Too early for NH 2020 signs
Imagine how our county roadways would look if every controversial county program or initiative was considered to be tied to a campaign or an election, and all kinds of 32-square-foot signs were therefore legal. None of us would be winners because as we drove around town we would have to look at big ugly signs. Littering public roadways with signs is only one avenue for free speech, and I believe limiting political signs to the political season is a good way to strike a balance between private property owners’ right to free speech and visual blight. I guess other people felt the same way, and that’s why we have a sign ordinance.

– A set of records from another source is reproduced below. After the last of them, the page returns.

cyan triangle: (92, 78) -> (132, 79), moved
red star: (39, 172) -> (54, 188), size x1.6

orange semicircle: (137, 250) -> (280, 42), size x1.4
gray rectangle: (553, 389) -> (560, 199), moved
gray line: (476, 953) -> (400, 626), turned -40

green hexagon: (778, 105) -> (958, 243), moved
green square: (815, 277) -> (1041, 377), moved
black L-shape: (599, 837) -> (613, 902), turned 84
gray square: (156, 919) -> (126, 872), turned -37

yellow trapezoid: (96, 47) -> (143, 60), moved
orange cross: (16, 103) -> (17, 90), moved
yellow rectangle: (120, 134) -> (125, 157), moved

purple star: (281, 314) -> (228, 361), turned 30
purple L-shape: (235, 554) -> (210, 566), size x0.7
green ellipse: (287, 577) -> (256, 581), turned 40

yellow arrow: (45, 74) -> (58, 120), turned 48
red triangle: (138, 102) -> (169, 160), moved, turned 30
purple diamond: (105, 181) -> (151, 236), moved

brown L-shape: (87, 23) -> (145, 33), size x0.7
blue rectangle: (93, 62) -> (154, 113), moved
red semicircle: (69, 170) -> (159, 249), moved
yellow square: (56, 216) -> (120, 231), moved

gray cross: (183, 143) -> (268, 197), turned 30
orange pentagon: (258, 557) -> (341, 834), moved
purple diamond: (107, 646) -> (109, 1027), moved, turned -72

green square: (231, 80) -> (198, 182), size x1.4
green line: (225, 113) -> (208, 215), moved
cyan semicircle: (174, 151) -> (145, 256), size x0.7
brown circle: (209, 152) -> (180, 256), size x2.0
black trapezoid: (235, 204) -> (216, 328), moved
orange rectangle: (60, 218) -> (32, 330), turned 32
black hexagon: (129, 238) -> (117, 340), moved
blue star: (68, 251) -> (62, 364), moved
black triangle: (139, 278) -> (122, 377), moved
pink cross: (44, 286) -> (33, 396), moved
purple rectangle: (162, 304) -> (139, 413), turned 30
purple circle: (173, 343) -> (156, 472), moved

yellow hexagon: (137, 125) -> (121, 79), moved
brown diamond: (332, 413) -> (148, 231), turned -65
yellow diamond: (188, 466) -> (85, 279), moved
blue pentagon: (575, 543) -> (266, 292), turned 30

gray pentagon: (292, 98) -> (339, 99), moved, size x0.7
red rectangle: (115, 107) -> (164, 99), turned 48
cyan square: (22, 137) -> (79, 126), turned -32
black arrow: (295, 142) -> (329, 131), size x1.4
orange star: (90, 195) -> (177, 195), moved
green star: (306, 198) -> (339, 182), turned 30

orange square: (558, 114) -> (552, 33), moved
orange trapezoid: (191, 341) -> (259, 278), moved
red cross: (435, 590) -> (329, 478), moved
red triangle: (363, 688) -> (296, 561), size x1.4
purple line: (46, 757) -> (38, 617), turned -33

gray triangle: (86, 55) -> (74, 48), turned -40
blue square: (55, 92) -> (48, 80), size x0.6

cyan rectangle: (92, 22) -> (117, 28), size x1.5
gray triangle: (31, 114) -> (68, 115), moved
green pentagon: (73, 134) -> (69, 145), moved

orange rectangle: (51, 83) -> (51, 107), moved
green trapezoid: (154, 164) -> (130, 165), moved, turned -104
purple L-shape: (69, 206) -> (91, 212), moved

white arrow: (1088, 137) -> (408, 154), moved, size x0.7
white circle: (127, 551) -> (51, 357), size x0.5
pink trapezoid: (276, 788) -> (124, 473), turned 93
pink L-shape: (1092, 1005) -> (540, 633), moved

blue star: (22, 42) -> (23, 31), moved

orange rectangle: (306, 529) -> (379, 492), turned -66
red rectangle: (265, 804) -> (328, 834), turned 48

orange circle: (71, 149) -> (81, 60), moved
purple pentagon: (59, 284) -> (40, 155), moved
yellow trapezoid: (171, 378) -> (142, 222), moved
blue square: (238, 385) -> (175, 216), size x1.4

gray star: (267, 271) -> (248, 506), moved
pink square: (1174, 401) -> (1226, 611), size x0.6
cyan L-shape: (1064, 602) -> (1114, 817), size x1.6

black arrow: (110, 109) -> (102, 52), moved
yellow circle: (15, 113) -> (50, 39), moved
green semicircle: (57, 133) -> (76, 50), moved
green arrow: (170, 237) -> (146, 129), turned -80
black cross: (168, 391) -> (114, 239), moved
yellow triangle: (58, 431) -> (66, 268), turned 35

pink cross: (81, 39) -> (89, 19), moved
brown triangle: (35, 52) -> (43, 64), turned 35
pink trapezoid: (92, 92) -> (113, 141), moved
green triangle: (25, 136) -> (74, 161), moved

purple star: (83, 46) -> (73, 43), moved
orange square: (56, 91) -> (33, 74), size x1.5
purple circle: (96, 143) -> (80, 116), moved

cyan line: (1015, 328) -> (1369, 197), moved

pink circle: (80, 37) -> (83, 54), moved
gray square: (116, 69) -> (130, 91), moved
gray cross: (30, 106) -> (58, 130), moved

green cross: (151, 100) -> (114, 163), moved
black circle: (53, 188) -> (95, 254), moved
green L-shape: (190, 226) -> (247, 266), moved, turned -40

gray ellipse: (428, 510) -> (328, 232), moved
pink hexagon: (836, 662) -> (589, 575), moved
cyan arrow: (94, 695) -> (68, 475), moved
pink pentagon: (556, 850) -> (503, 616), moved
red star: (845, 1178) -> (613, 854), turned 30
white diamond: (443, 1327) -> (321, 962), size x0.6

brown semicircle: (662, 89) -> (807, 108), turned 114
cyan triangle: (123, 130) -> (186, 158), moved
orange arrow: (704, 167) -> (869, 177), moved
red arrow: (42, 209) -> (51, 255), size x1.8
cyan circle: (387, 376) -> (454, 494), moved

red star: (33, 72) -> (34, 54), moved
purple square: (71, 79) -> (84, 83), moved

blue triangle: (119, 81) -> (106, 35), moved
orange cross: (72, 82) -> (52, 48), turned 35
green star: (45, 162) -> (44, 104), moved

County officials are choosing to regard the “no on NH 2020” signs that have been up for months part of a political campaign. However, the NH 2020 political campaign will truly begin 90 days before NH 2020 proposals face a vote. At that point, specific measures will be put before us, the merits of which can be debated intelligently. Currently NH 2020 is only a name for a fact-finding, opinion-gathering public process, and so the “no on NH 2020” signs can only mean “no resource and open space planning,” which is not a sensible choice for ours or any other California county.
And speaking of political signs, while the quasi-legal NH 2020 signs stand, twice this week clearly legal campaign signs on private properties along Rough and Ready Highway have been illegally taken down. Izzy Martin’s signs are small and attractive, and I hope that whoever is taking them down is caught and held accountable.